Söz konusu tarihsel dönemin, bugünün ileri endüstriyel ülkelerinin kentleşme süreciyle koşutluk taşıması elbette rastlantısal değil. Ne de Türkiye’de 1950’li yıllardan bu yana ev kadını kategorisinin giderek şişkinleşmesi, bunun yanında kadınların “işgücüne katılım”larının sürekli düşüş göstermesi rastlantısal. 1940’lı yılların sonlarından itibaren varlığını şiddetlendiren iç göç, tarım kesiminde ücretsiz aile işçisi olarak çalışan kadınların, özellikle büyük-kentlere geldiklerinde işgücü piyasalarının dışında kalıp ev kadını olmalarını beraberinde getirmiştir (Kalaycıoğlu ve Rittersberger, 2001: 31; Ecevit, 2000: 130, 153-4). Nitekim, 1955’te kadınların yaklaşık %96’sı tarım kesiminde ve ancak %4’ü tarım dışı sektörlerde çalışmaktayken, bu oranlar 1980 yılında sırasıyla %87 ve % 13, 2007 yılında %47 ve %53 biçiminde değişecektir. Buna koşut olarak, 1950’den önce %80’in üzerinde olan kadının işgücüne katılım oranı, 1980’de %43’e ve 2007’de %25’e düşecektir. Bu oran kentlerde %20, kırdaysa %33’tür. “Aradaki farkın nereye gittiği” sorusu, yanıtını kentsel işgücü istatistiklerinde görünmeyen ev kadınlığı kategorisinde bulur. Bu tablo, aynı zamanda, Türkiye kentleşmesinin kırsal kesimden göçle gelen kadınlar için hapsedici sonuçlarına da işaret eder. Bilhassa 1980 sonrası ekonomik yeniden yapılandırma politikalarıyla beraber, örgütlü sanayiyle bağlantılı ama ev eksenli düzensiz ve enformel çalışma biçimlerinin feminize olarak yaygınlık kazanması, bu geniş kentli alt-sınıf kadın kesimi için evi yalnızca yeniden üretim mekânı değil, aynı zamanda sosyal güvenlik, örgütlenme, ücret güvenliği vb. gibi birçok açıdan sorunlu bir üretim mekânı olarak da işlevlendirecektir. Kadın emeği, cinsiyet-körü disipliner yaklaşımlarca “tüketim ve yeniden üretim alanı” olarak nitelendirilen özel alanda ücretli emeğe bir yandan lojistik hizmetleri sağlarken, böylece bir yandan da üretim ilişkilerine, ama yine cinsiyet asimetrisi doğrultularında farklılaşan biçimlerde eklemlenmektedir.

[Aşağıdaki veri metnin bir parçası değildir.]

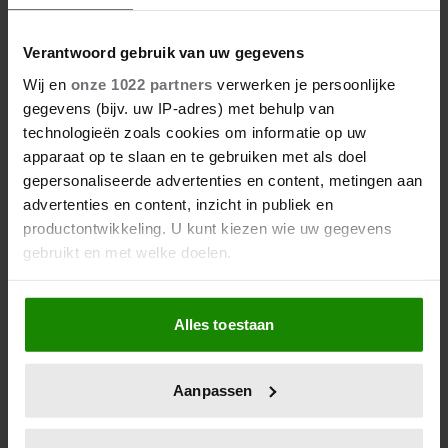
Verantwoord gebruik van uw gegevens
Wij en
onze 1022 partners
verwerken je persoonlijke
gegevens (bijv. uw IP-adres) met behulp van
technologieën zoals cookies om informatie op uw
apparaat op te slaan en te gebruiken met als doel
gepersonaliseerde advertenties en content, metingen aan
advertenties en content, inzicht in publiek en
productontwikkeling. U kunt kiezen wie uw gegevens
gebruikt en met welke doelen.
Als u het toestaat, willen we ook graag:
Alles toestaan
Informatie verzamelen over uw geografische
locatie, die tot een paar meter nauwkeurig kan zijn
Uw apparaat identificeren door het actief te
Aanpassen
scannen op specifieke eigenschappen (fingerprinting)
Lees meer over hoe uw persoonlijke gegevens worden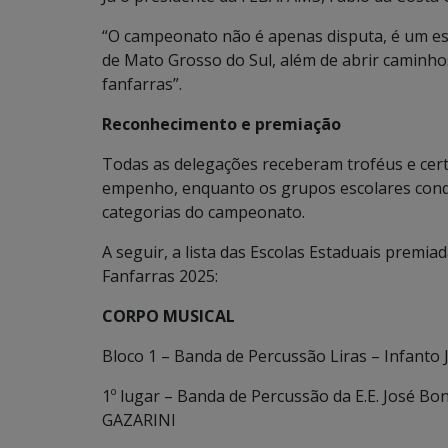
“O campeonato não é apenas disputa, é um esp
de Mato Grosso do Sul, além de abrir caminho
fanfarras”.
Reconhecimento e premiação
Todas as delegações receberam troféus e cer
empenho, enquanto os grupos escolares conq
categorias do campeonato.
A seguir, a lista das Escolas Estaduais pre
Fanfarras 2025:
CORPO MUSICAL
Bloco 1 – Banda de Percussão Liras – Infanto 
1º lugar – Banda de Percussão da E.E. José B
GAZARINI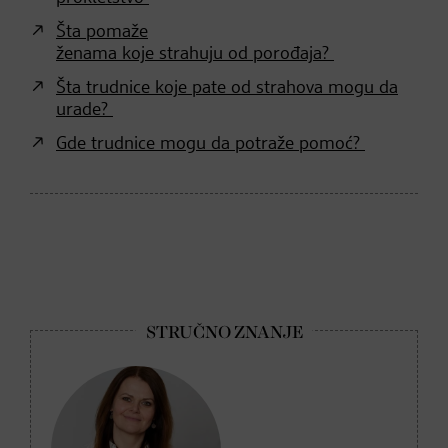
Šta pomaže
ženama koje strahuju od porođaja?
Šta trudnice koje pate od strahova mogu da
urade?
Gde trudnice mogu da potraže pomoć?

Bir başka deyişle, kentsel ekonomi ve kentsel siyaset çalışmalarının gelip kapısında durduğu özel denen alan, kendi içinde bir ekonomik-politik birim olmakla kalmayıp okullardan işyerlerine, hastanelerden yerel yönetimlere kadar “taklit” edilir. Bourdieu’nun (2001: 106-8), toplumdaki maddi ya da simgesel kimi cinsiyete dayalı karşıtlıkların “aileye benzemek açısından birleştiği”nin altını çizmesi de bu çerçevede manidardır. Emeğin ve toplumsal mekânın ev ve ev dışı arasındaki bölünüşünü kavramak, “erkek egemenliğinin üzerinde kurulduğu temeli sürekli olarak onaylama yönünde işleyen … büyük … simgesel makine”yi kavramak için yeterli değildir:

“Kadınların içinde bulunduğu koşulları etkileyen görünür değişimler, görünmeyen yapıların sürekliliğini gizlemektedir. [Görünmeyen yapılar] ancak ev içi ekonomi ve onu karakterize eden emek ve erk bölünmeleriyle kadınların ve erkeklerin içerildiği çeşitli işgücü piyasası kesimleri arasındaki bağlantıyı kurmayı sağlayacak ilişkisel bir düşünme biçimiyle açığa çıkarılabilir.

(....)

Bu bağlantıyı kurmak, aynı zamanda, benzer egemenlik ilişkisinin en karşıt toplumsal koşullarda bile gözlemlenebilmesini olanaklı kılar.”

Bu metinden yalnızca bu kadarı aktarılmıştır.